§ **ASSIGNMENT**
Each entry should be returned exactly as written, with no pictures carried over.

##### INFORMATION SHOWN #####

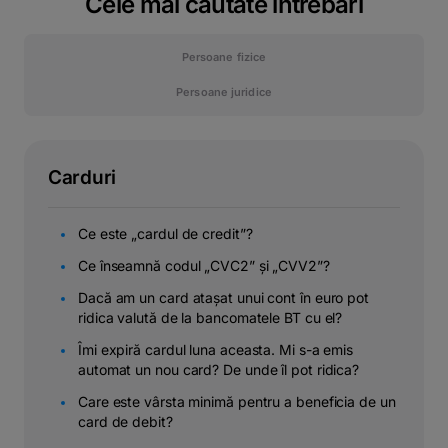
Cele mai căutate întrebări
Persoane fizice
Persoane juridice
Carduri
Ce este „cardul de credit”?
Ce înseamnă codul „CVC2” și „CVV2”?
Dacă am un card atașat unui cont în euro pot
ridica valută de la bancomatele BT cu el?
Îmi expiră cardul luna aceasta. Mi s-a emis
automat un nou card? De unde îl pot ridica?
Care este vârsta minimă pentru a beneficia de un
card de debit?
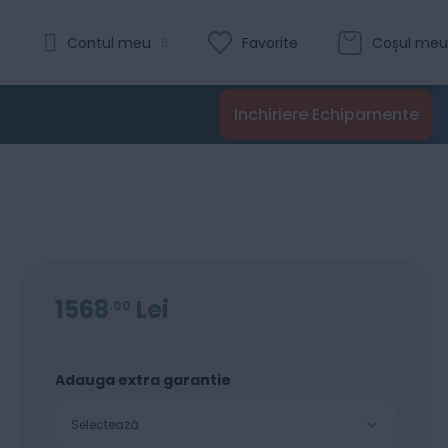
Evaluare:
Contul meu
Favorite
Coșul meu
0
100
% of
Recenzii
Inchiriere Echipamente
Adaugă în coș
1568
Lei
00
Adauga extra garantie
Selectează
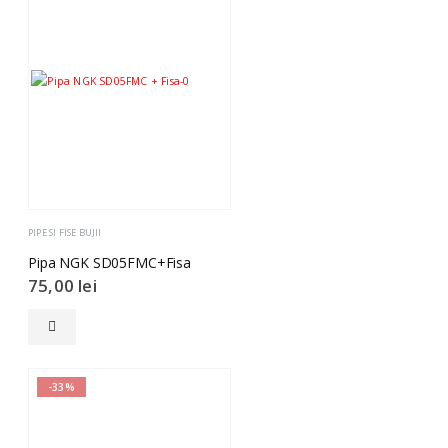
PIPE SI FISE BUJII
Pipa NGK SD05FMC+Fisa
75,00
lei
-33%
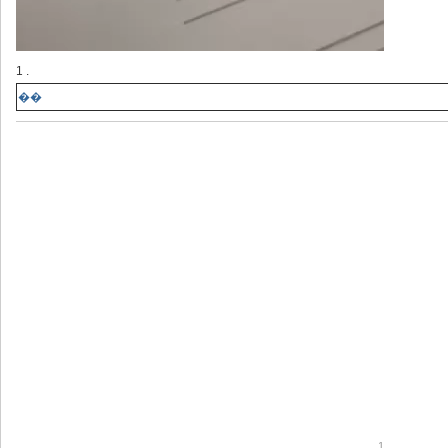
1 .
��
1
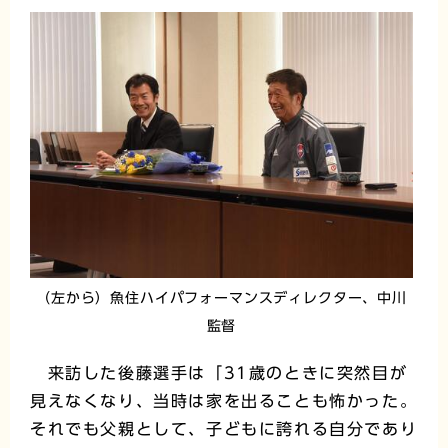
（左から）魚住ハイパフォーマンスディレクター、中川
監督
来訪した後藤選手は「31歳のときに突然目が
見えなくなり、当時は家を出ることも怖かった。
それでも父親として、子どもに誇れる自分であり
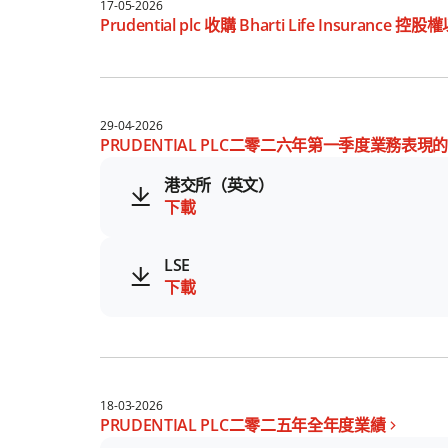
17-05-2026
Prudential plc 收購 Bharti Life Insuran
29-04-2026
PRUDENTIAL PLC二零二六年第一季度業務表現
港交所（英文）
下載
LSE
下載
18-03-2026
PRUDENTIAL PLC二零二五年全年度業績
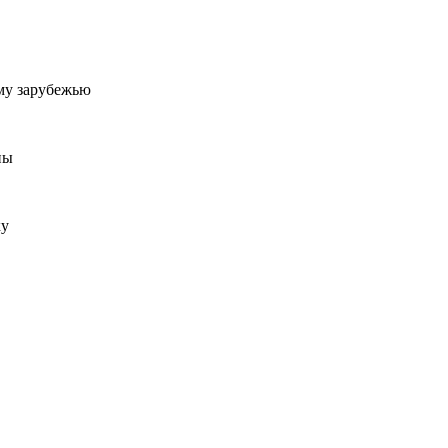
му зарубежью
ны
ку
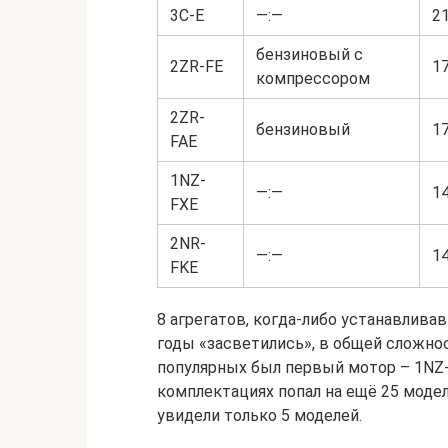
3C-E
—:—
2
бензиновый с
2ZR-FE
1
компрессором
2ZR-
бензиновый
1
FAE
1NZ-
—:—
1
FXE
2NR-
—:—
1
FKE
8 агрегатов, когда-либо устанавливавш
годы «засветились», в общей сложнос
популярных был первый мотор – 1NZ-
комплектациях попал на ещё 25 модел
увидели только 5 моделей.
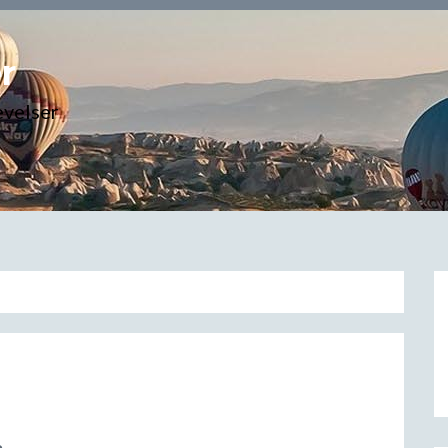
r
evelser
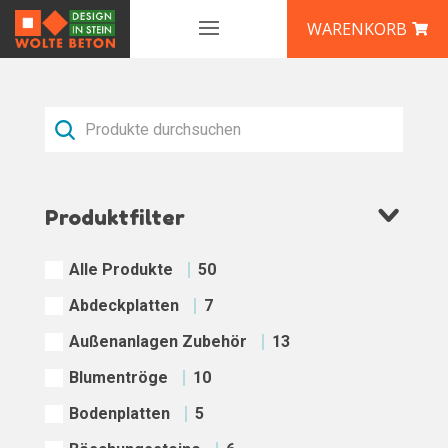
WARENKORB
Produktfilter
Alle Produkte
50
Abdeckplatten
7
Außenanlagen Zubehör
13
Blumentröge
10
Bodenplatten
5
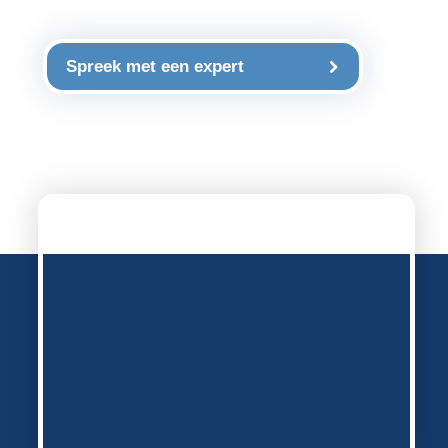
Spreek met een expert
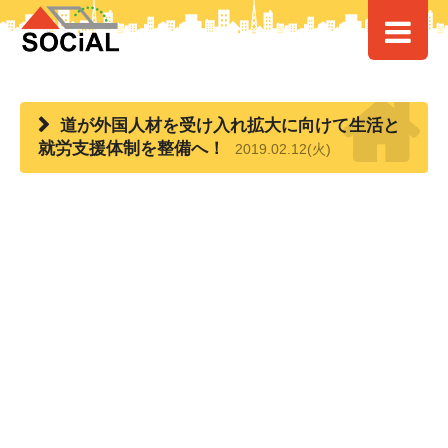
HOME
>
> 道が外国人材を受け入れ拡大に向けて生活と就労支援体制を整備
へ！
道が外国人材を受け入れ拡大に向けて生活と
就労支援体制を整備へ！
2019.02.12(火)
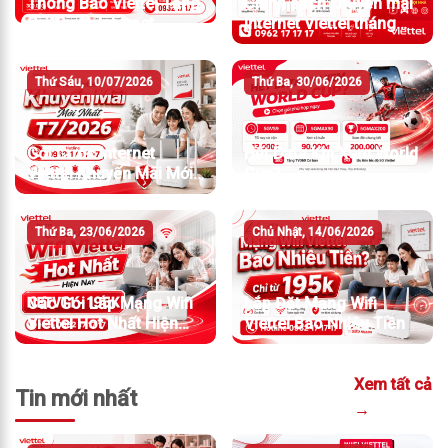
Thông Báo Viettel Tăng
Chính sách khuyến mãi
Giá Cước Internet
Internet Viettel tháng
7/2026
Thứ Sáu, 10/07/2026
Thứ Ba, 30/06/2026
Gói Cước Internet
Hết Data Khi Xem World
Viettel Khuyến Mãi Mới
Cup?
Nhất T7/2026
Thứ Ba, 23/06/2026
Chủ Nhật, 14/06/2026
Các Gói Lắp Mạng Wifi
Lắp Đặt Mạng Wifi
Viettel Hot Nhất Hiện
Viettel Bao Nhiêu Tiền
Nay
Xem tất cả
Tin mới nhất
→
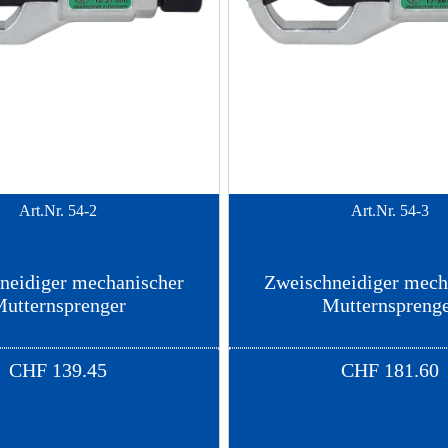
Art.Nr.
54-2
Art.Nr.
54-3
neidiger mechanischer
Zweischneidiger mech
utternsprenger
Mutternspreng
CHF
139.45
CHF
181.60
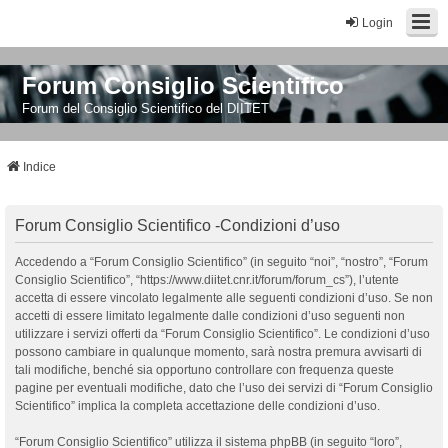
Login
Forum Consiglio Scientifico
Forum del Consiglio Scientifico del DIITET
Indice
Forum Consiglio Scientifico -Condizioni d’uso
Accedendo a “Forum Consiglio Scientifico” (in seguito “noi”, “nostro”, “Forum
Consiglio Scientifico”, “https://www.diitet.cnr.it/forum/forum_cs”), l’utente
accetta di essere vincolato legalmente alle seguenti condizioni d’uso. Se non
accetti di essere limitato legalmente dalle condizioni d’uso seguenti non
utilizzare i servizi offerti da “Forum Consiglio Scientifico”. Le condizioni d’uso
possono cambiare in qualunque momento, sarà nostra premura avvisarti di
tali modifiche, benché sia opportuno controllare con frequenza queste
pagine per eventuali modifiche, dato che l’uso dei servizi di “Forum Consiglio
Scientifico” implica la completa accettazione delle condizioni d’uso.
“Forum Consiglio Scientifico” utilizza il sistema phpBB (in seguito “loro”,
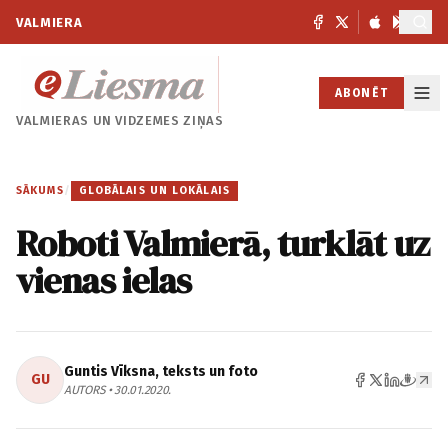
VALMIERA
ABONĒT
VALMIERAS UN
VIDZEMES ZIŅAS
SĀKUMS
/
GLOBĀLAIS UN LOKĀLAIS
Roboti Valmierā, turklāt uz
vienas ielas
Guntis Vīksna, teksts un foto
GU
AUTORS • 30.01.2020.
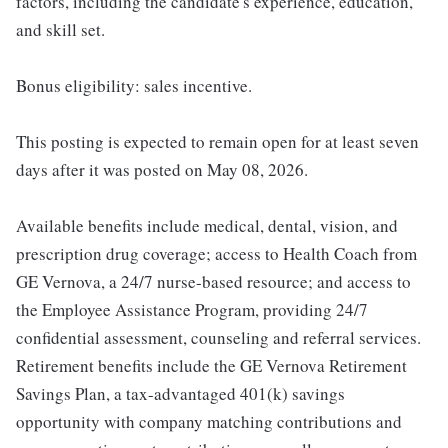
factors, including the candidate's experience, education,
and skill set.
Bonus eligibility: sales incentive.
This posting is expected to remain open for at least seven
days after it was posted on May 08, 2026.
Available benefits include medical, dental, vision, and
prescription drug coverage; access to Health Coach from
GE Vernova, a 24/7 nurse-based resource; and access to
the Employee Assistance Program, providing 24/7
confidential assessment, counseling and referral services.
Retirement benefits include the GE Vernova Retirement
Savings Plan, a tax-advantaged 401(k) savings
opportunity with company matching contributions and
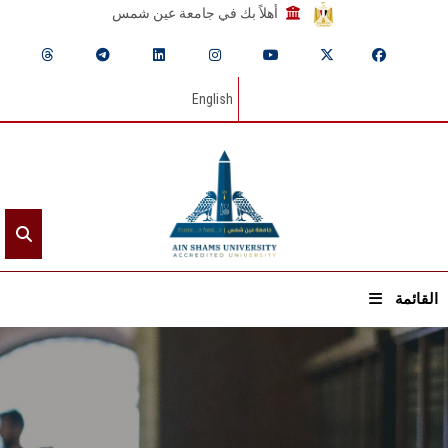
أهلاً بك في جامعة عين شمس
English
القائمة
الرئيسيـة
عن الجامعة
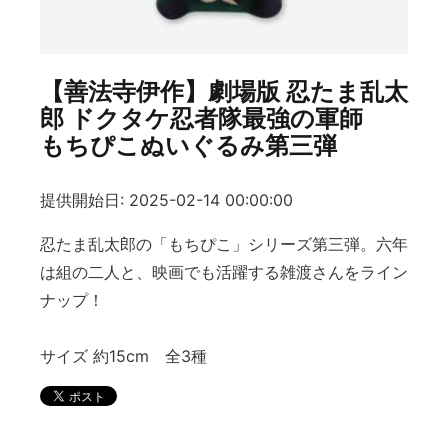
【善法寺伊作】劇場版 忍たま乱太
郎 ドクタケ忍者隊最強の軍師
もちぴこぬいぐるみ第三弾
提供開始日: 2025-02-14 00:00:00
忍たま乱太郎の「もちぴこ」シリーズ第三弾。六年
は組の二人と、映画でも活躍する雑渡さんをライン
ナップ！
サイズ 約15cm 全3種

#####

§ **EXPECTED ANSWER**
Cele mai căutate întrebări
Persoane fizice
Persoane juridice
Carduri
Ce este „cardul de credit”?
Ce înseamnă codul „CVC2” și „CVV2”?
Dacă am un card atașat unui cont în euro pot
ridica valută de la bancomatele BT cu el?
Îmi expiră cardul luna aceasta. Mi s-a emis
automat un nou card? De unde îl pot ridica?
Care este vârsta minimă pentru a beneficia de un
card de debit?
Evaluare:
Contul meu
Favorite
Coșul meu
0
100
% of
Recenzii
Inchiriere Echipamente
Adaugă în coș
1568
Lei
00
Adauga extra garantie
Selectează
PIPE SI FISE BUJII
Pipa NGK SD05FMC+Fisa
75,00
lei
-33%
1 .
��
1
（左から）魚住ハイパフォーマンスディレクター、中川
監督
来訪した後藤選手は「31歳のときに突然目が
見えなくなり、当時は家を出ることも怖かった。
それでも父親として、子どもに誇れる自分であり
17-05-2026
Prudential plc 收購 Bharti Life Insuran
29-04-2026
PRUDENTIAL PLC二零二六年第一季度業務表現
港交所（英文）
下載
LSE
下載
18-03-2026
PRUDENTIAL PLC二零二五年全年度業績
му зарубежью
ны
ку
3C-E
—:—
2
бензиновый с
2ZR-FE
1
компрессором
2ZR-
бензиновый
1
FAE
1NZ-
—:—
1
FXE
2NR-
—:—
1
FKE
8 агрегатов, когда-либо устанавливавш
годы «засветились», в общей сложнос
популярных был первый мотор – 1NZ-
комплектациях попал на ещё 25 модел
увидели только 5 моделей.
r
evelser
WARENKORB
Produktfilter
Alle Produkte
50
Abdeckplatten
7
Außenanlagen Zubehör
13
Blumentröge
10
Bodenplatten
5
Spreek met een expert
HOME
>
> 道が外国人材を受け入れ拡大に向けて生活と就労支援体制を整備
へ！
道が外国人材を受け入れ拡大に向けて生活と
就労支援体制を整備へ！
2019.02.12(火)
Thông Báo Viettel Tăng
Chính sách khuyến mãi
Giá Cước Internet
Internet Viettel tháng
7/2026
Thứ Sáu, 10/07/2026
Thứ Ba, 30/06/2026
Gói Cước Internet
Hết Data Khi Xem World
Viettel Khuyến Mãi Mới
Cup?
Nhất T7/2026
Thứ Ba, 23/06/2026
Chủ Nhật, 14/06/2026
Các Gói Lắp Mạng Wifi
Lắp Đặt Mạng Wifi
Viettel Hot Nhất Hiện
Viettel Bao Nhiêu Tiền
Nay
Xem tất cả
Tin mới nhất
→
Art.Nr.
54-2
Art.Nr.
54-3
neidiger mechanischer
Zweischneidiger mech
utternsprenger
Mutternspreng
CHF
139.45
CHF
181.60
Login
Forum Consiglio Scientifico
Forum del Consiglio Scientifico del DIITET
Indice
Forum Consiglio Scientifico -Condizioni d’uso
Accedendo a “Forum Consiglio Scientifico” (in seguito “noi”, “nostro”, “Forum
Consiglio Scientifico”, “https://www.diitet.cnr.it/forum/forum_cs”), l’utente
accetta di essere vincolato legalmente alle seguenti condizioni d’uso. Se non
accetti di essere limitato legalmente dalle condizioni d’uso seguenti non
utilizzare i servizi offerti da “Forum Consiglio Scientifico”. Le condizioni d’uso
possono cambiare in qualunque momento, sarà nostra premura avvisarti di
tali modifiche, benché sia opportuno controllare con frequenza queste
pagine per eventuali modifiche, dato che l’uso dei servizi di “Forum Consiglio
Scientifico” implica la completa accettazione delle condizioni d’uso.
“Forum Consiglio Scientifico” utilizza il sistema phpBB (in seguito “loro”,
VALMIERA
ABONĒT
VALMIERAS UN
VIDZEMES ZIŅAS
SĀKUMS
/
GLOBĀLAIS UN LOKĀLAIS
Roboti Valmierā, turklāt uz
vienas ielas
Guntis Vīksna, teksts un foto
GU
AUTORS • 30.01.2020.
factors, including the candidate's experience, education,
and skill set.
Bonus eligibility: sales incentive.
This posting is expected to remain open for at least seven
days after it was posted on May 08, 2026.
Available benefits include medical, dental, vision, and
prescription drug coverage; access to Health Coach from
GE Vernova, a 24/7 nurse-based resource; and access to
the Employee Assistance Program, providing 24/7
confidential assessment, counseling and referral services.
Retirement benefits include the GE Vernova Retirement
Savings Plan, a tax-advantaged 401(k) savings
opportunity with company matching contributions and
أهلاً بك في جامعة عين شمس
English
القائمة
الرئيسيـة
عن الجامعة
【善法寺伊作】劇場版 忍たま乱太
郎 ドクタケ忍者隊最強の軍師
もちぴこぬいぐるみ第三弾
提供開始日: 2025-02-14 00:00:00
忍たま乱太郎の「もちぴこ」シリーズ第三弾。六年
は組の二人と、映画でも活躍する雑渡さんをライン
ナップ！
サイズ 約15cm 全3種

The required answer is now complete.